*** Opening of DATASET ***
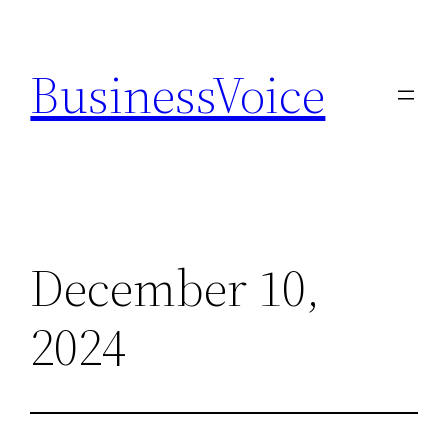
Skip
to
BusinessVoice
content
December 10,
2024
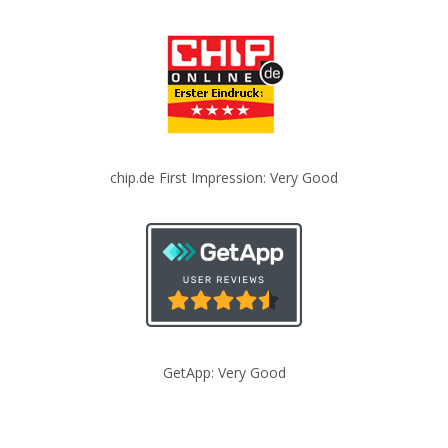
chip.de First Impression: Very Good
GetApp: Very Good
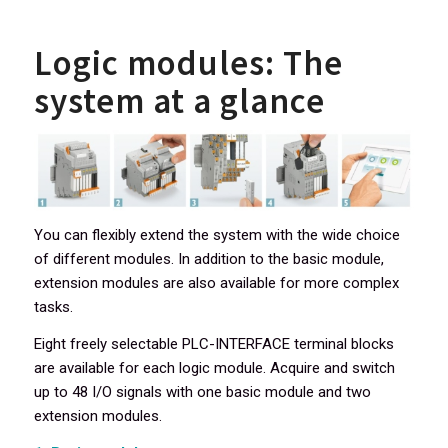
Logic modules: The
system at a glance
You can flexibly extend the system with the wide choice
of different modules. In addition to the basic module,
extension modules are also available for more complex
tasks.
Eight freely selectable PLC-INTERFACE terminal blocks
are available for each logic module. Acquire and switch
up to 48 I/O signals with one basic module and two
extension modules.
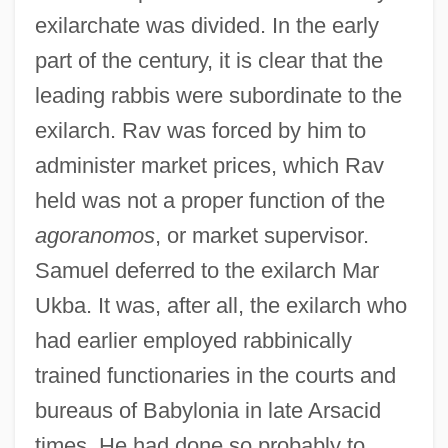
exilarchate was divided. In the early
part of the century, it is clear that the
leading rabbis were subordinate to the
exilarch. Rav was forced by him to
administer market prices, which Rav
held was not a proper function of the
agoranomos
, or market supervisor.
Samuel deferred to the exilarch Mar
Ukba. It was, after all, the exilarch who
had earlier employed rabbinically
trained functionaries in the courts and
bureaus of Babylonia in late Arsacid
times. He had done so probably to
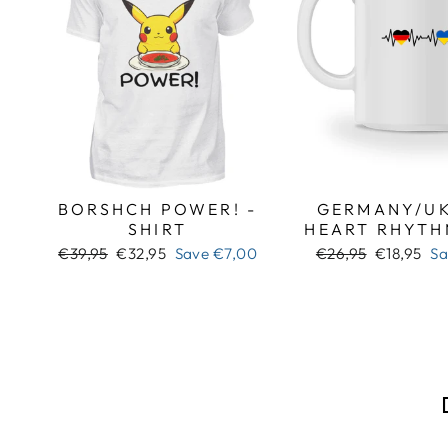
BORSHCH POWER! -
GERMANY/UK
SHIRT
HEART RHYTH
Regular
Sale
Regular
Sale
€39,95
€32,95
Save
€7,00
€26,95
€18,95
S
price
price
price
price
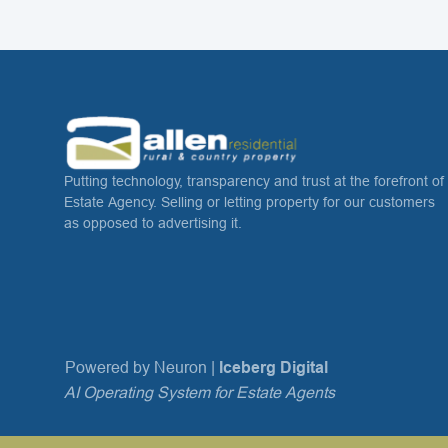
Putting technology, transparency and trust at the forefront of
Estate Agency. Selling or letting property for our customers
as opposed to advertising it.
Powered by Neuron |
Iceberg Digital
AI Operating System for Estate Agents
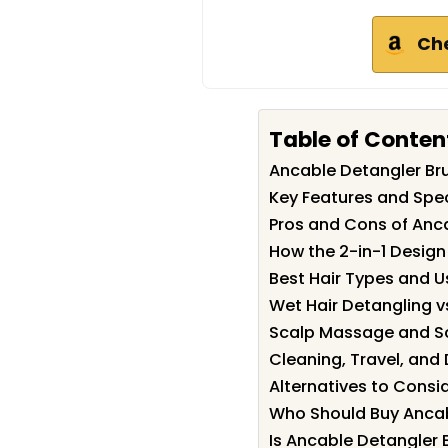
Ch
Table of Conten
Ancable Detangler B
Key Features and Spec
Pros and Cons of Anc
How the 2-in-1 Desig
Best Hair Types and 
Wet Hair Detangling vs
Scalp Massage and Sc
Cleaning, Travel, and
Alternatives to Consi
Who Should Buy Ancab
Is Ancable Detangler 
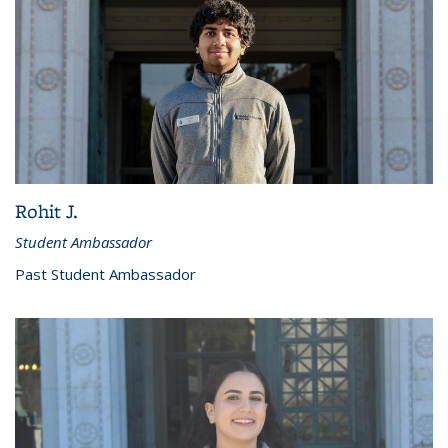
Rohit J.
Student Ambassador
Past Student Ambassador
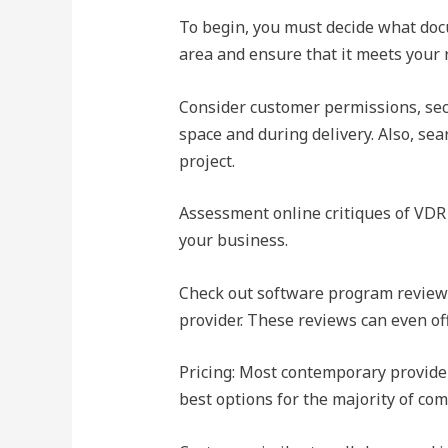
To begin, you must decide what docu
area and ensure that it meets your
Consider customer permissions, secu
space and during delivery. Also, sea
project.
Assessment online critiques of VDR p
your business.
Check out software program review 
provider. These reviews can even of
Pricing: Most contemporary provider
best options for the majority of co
*** Close of DATASET ***
A single number is required: the count of lines in the data above that include the string "Estate".

▶ _YOUR RESPONSE_:
2